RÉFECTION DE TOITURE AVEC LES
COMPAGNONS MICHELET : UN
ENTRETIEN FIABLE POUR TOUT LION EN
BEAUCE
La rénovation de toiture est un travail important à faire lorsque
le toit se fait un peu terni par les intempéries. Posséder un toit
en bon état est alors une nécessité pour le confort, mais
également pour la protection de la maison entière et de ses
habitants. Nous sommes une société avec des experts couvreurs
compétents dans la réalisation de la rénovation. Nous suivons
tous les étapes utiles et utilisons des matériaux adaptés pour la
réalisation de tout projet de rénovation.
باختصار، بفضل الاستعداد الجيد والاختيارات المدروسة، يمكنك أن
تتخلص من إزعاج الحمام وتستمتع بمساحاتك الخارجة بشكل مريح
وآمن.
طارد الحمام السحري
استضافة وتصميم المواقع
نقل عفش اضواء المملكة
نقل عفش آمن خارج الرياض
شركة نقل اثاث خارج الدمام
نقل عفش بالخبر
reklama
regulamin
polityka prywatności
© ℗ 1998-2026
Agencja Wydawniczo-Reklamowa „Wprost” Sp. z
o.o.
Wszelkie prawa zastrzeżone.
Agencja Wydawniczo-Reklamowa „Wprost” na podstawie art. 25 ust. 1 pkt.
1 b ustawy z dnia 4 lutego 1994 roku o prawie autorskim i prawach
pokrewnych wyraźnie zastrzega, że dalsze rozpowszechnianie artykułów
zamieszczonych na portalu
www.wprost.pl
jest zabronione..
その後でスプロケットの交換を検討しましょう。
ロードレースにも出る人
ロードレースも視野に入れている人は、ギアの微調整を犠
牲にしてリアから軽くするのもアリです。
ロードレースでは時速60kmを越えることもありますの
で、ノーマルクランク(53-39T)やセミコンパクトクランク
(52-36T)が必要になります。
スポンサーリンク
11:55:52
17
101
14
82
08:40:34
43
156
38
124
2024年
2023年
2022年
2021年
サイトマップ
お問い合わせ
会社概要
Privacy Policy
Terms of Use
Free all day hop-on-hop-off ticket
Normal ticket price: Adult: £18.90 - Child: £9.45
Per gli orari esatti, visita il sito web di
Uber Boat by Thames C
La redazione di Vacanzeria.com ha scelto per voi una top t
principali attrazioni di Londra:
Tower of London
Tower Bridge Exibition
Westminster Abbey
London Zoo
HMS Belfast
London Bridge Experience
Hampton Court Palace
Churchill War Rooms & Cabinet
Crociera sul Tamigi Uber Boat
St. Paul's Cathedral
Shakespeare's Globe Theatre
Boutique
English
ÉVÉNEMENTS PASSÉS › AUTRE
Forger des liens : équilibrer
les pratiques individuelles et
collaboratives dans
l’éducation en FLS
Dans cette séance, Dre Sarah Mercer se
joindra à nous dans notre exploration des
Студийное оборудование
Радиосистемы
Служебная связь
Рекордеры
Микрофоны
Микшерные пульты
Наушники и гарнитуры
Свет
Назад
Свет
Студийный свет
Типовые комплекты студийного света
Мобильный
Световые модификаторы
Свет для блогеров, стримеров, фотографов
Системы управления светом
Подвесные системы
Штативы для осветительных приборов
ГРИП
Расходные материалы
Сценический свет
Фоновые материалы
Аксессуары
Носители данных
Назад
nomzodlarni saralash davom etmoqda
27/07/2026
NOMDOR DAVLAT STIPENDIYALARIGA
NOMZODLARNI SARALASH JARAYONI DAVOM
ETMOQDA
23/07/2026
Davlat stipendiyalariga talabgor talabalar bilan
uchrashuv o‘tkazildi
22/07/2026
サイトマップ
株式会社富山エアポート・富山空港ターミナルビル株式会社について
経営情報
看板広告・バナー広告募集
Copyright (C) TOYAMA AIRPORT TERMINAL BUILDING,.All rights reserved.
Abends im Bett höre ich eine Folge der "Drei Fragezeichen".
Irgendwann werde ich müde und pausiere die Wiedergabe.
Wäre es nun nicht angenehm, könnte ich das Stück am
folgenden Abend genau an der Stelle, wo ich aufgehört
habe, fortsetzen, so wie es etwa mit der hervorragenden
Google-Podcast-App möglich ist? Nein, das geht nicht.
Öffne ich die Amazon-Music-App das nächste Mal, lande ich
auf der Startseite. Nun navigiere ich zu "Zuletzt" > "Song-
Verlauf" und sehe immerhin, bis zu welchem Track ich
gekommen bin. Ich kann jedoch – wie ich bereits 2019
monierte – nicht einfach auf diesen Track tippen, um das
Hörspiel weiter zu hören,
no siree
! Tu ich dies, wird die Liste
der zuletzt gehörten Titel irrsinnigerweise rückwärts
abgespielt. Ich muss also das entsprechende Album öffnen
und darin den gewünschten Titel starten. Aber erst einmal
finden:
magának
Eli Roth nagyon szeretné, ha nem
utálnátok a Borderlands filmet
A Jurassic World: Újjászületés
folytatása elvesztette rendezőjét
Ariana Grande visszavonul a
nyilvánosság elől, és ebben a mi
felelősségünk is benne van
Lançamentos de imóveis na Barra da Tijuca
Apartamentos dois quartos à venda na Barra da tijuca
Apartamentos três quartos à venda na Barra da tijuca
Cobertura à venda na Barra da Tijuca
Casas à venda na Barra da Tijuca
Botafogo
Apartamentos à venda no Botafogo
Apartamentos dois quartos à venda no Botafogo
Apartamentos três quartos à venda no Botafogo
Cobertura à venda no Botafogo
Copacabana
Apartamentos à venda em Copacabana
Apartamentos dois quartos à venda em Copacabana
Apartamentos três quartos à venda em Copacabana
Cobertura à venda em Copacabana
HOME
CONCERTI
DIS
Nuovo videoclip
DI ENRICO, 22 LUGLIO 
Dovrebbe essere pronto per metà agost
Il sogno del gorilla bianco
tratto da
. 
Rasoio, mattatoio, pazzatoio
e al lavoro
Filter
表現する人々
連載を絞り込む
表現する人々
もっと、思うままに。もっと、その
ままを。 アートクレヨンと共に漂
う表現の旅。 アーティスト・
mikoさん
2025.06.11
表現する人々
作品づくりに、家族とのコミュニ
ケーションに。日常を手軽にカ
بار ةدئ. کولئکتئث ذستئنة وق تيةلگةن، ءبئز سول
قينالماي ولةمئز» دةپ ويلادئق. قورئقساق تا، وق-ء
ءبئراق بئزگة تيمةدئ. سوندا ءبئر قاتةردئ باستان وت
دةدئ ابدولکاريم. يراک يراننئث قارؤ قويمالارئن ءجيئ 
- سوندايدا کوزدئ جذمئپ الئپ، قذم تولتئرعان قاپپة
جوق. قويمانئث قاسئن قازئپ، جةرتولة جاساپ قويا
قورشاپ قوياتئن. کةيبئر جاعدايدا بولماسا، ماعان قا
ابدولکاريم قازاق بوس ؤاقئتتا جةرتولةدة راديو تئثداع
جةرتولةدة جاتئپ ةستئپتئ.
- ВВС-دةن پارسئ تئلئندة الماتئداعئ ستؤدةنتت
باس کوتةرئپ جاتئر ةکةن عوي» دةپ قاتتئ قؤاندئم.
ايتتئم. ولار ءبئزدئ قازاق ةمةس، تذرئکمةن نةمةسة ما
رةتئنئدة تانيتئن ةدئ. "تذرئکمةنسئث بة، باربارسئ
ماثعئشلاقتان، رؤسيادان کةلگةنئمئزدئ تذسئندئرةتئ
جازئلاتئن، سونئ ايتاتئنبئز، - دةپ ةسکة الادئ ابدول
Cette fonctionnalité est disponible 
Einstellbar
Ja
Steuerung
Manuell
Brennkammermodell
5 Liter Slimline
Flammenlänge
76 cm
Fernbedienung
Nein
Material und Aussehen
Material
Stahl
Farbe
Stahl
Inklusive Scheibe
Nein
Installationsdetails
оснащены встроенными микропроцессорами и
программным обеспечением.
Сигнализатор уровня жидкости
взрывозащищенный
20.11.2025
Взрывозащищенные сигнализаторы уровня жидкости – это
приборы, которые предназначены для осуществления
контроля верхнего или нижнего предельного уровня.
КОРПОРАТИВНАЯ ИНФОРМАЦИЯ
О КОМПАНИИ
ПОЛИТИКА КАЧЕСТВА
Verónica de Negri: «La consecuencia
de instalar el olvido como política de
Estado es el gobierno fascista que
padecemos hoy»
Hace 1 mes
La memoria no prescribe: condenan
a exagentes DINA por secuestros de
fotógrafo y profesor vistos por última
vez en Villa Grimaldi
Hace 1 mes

____

Across the records above, how many lines contain the word "ابدولکاريم"? Give the number by itself.

2